Photos of the authors

From left to right: Bradford Hardin, K.C. Halm, Aisha Smith, and Matt Jedreski (photos courtesy of David Wright Tremaine LLP)

DOJ, FTC, CFPB, and EEOC Announce Joint Commitment to Use Existing Consumer Protection and Employment Authority to Oversee Use of Artificial Intelligence

On April 25, 2023, the Federal Trade Commission (FTC), the Civil Rights Division of the U.S. Department of Justice (DOJ), the Consumer Financial Protection Bureau (CFPB), and the U.S. Equal Employment Opportunity Commission (EEOC) released a joint statement highlighting their commitment to “vigorously use [their] collective authorities to protect individuals” with respect to artificial intelligence and automated systems (AI), which have the potential to negatively impact civil rights, fair competition, consumer protection, and equal opportunity.
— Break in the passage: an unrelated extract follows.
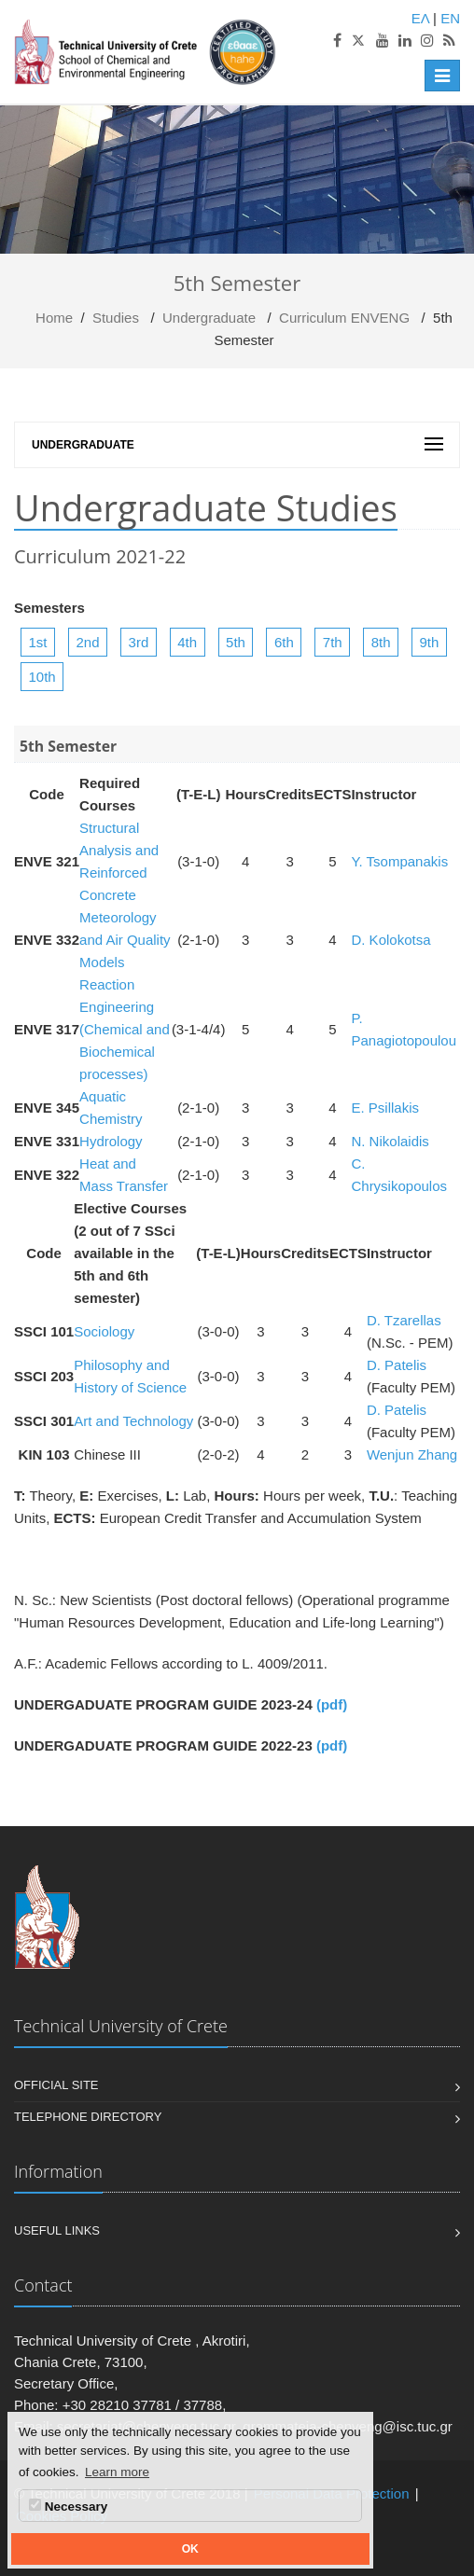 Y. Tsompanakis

These regulators intend to use their existing authority to enforce consumer protection and employment laws, which apply regardless of the technology used for making decisions or delivering products and services. The joint statement outlines several key areas of focus for the agencies – ensuring that AI does not result in discriminatory outcomes, protecting consumers from unfair, deceptive, or abusive acts or practices (UDAAP), preventing anticompetitive practices that may be facilitated or exacerbated by AI, and promoting responsible and transparent development of AI systems. Rather than operate as if AI is unregulated, businesses should ensure their use of AI complies with existing laws and regulations.